Tories trying to attract new class of immigrant
By MICHAEL LIGHTSTONE Business Reporter
Halifax Chronicle Herald
The MacDonald government Tuesday unveiled a new classification of immigrant in the hopes of attracting skilled labour to Nova Scotia and keeping foreign workers here.
Under the policy, the “family business worker” stream focuses on helping employers originally from other countries bring relatives to the province who have skills and experience that qualify them for work in Nova Scotia.
The new worker category was developed after consultation with immigrant employers and others in Nova Scotias ethnic communities. Its seen as a way to attract and retain more newcomers to this province and address the problem of finding skilled labourers to counteract the moves many workers have made out of the province.
New workers must have a guaranteed full-time job offer in Nova Scotia from an employer who is a close relative.
Wadih Fares, a metro businessman and honorary Lebanese consul, told a Halifax news conference the family-business worker classification should help boost Nova Scotias declining population.

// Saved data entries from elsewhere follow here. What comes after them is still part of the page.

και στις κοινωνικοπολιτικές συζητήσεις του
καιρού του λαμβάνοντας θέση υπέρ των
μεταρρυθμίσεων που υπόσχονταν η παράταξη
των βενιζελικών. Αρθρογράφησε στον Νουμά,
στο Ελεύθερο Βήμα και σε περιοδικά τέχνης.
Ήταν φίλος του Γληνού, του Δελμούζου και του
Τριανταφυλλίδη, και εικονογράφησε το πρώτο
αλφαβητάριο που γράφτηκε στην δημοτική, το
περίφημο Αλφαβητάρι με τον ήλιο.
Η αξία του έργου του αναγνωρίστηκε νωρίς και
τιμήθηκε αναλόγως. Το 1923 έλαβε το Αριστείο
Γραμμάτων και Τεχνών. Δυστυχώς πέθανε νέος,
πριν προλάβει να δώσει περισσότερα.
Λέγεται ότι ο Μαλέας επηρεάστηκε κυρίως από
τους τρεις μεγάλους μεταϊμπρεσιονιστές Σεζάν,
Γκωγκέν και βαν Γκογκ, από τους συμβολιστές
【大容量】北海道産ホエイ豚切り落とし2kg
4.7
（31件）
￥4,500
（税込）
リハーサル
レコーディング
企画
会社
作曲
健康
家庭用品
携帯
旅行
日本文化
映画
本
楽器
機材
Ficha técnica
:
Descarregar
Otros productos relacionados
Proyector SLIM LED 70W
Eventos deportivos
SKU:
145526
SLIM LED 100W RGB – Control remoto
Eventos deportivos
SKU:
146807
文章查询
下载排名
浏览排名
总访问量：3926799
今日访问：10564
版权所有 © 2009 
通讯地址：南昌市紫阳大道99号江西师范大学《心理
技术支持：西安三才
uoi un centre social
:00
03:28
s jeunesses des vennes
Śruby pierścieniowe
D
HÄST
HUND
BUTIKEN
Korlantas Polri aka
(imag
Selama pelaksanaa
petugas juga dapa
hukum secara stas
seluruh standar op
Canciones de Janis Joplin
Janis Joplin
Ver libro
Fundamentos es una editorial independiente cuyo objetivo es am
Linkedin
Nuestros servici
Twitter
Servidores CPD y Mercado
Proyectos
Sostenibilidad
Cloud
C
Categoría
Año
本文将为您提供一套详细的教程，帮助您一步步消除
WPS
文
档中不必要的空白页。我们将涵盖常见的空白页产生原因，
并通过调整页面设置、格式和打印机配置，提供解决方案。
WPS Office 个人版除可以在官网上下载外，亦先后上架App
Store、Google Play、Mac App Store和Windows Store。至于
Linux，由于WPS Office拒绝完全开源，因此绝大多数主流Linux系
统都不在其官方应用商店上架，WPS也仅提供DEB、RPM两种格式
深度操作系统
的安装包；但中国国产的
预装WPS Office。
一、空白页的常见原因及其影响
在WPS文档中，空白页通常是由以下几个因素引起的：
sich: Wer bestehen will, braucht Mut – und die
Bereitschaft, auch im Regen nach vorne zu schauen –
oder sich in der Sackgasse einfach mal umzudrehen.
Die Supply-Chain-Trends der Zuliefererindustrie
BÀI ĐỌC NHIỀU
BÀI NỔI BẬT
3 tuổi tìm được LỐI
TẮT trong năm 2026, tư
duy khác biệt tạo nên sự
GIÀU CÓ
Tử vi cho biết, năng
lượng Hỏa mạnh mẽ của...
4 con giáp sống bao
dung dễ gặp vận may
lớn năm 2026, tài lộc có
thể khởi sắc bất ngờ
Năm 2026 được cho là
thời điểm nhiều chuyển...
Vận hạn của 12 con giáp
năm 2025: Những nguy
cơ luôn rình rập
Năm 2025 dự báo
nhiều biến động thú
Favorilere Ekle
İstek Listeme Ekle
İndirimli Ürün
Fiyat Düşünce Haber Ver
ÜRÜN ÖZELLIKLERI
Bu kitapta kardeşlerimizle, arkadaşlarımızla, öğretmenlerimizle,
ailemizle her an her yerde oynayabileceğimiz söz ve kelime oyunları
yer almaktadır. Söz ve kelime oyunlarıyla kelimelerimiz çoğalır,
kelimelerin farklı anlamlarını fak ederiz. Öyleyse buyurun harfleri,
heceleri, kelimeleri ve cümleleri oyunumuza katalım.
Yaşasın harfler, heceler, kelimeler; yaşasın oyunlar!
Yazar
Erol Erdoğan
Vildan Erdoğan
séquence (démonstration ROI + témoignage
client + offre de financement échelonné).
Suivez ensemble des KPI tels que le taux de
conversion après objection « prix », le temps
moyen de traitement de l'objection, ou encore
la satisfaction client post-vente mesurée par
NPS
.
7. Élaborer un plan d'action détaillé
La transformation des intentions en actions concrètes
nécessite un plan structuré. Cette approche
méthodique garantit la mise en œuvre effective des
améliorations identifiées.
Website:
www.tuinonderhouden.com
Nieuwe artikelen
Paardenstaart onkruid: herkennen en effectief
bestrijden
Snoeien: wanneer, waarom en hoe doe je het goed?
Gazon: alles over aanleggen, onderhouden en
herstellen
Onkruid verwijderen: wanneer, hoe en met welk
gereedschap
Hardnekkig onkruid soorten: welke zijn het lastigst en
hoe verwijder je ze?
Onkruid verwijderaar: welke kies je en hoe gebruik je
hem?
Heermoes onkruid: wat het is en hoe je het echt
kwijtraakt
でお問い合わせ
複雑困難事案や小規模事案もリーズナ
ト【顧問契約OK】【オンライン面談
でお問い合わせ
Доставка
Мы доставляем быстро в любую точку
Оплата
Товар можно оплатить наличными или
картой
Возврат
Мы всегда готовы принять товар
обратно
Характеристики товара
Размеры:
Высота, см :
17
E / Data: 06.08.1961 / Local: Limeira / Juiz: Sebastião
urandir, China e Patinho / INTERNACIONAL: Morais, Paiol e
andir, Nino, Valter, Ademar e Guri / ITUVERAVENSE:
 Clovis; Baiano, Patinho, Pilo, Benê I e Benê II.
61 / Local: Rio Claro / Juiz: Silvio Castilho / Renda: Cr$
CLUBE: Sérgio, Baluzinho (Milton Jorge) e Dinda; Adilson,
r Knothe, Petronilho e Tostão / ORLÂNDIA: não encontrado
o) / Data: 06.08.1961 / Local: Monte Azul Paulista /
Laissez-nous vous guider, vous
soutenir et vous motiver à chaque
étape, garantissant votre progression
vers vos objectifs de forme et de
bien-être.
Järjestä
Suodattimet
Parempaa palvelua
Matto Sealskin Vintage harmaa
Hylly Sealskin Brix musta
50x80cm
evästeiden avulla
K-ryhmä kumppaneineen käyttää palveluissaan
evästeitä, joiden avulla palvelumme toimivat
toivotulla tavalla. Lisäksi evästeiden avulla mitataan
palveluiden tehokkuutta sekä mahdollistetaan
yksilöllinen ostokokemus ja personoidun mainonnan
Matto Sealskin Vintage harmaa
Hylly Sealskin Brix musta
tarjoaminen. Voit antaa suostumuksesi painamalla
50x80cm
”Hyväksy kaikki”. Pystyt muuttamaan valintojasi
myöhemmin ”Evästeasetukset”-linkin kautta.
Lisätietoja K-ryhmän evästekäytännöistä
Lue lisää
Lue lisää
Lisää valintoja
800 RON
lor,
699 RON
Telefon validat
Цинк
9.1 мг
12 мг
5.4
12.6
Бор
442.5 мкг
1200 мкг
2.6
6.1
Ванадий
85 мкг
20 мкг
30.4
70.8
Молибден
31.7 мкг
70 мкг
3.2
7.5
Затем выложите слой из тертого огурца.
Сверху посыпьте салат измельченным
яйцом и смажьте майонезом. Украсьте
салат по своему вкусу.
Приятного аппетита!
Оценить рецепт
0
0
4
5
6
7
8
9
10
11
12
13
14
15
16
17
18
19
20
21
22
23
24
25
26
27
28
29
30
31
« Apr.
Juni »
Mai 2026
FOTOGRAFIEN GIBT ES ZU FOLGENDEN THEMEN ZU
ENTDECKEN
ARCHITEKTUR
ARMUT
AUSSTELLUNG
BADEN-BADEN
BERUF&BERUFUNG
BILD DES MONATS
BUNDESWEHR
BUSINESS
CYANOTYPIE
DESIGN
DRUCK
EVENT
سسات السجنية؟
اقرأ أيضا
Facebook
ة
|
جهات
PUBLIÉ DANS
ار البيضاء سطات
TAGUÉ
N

He said having family in the province, which can provide a support system to relatives filling local positions, will persuade immigrants to move and stay here.
“They do have a job, they do have the family (and) they do have the social fabric” that every newcomer needs, Mr. Fares said.
He said the program will also help business operators solve staffing problems.
Family members eligible to come here under the program must be the business owners child, grandchild, sibling, niece or nephew, or aunt or uncle. Employers must own at least 33 per cent of the business, which should be under the same management for the past two years. There is no application fee.
Ron Heisler of Citizenship and Immigration Canada said the new category of immigrant is an excellent fit for Nova Scotia. He told the news conference about one family he knows in metro whose story he hopes will be repeated time and time again.
One man moved here “sort of helped by his brother-in-law,” said Mr. Heisler, which then “led to two more brothers coming, and all of their wives and children and now some of their in-laws. Its just growing.”